● **Saved data entries**:

####################

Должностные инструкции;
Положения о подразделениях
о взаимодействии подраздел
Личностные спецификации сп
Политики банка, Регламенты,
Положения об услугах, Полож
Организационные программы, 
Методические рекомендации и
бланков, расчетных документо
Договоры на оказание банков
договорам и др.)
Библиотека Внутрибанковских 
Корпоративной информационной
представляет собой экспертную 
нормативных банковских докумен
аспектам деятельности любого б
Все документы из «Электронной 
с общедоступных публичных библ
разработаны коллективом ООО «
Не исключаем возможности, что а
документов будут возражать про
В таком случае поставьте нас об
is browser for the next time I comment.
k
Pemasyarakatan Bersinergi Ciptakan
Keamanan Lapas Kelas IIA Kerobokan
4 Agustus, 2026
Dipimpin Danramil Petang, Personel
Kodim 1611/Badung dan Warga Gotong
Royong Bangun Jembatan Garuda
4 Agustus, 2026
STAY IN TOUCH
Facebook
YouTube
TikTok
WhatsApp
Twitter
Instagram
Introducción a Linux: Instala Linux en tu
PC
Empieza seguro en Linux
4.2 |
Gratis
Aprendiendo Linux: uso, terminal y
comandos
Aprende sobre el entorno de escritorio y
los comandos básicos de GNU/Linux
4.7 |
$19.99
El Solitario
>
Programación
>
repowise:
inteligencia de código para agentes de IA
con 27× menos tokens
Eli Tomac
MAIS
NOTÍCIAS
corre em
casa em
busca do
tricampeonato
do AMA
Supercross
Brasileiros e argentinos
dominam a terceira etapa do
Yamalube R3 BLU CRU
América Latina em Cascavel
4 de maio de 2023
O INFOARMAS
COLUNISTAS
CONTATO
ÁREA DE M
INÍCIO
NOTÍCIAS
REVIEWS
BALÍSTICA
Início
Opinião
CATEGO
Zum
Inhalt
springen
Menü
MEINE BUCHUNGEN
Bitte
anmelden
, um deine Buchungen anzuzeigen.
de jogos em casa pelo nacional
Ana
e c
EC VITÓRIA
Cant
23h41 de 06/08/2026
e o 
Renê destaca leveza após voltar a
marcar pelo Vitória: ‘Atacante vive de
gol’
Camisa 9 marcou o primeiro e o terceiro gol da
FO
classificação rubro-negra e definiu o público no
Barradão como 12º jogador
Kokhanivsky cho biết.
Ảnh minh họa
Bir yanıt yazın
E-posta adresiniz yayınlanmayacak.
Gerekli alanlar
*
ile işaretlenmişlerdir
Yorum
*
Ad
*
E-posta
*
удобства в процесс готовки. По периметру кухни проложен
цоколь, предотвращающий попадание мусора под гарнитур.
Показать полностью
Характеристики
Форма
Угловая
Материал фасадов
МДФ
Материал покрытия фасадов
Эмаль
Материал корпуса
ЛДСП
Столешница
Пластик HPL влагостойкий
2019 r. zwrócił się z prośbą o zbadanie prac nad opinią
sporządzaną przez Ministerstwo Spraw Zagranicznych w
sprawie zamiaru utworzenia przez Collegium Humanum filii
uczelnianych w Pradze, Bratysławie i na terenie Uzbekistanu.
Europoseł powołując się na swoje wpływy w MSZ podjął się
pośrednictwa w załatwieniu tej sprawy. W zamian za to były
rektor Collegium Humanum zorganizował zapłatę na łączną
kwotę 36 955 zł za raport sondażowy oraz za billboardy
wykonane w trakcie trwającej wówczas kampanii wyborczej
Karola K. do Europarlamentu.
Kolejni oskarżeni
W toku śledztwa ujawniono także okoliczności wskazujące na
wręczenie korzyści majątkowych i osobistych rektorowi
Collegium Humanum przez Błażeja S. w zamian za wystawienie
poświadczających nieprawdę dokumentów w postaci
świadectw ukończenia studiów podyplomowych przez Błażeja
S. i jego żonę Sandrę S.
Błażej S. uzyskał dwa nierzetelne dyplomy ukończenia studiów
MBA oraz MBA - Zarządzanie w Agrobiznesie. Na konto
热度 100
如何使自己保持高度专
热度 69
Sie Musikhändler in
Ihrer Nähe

####################

● **What is needed**:
Your answer must be the lines from the first line of the records through the line containing "договорам и др.)", copied exactly.

● **Answer space**:
Должностные инструкции;
Положения о подразделениях
о взаимодействии подраздел
Личностные спецификации сп
Политики банка, Регламенты,
Положения об услугах, Полож
Организационные программы, 
Методические рекомендации и
бланков, расчетных документо
Договоры на оказание банков
договорам и др.)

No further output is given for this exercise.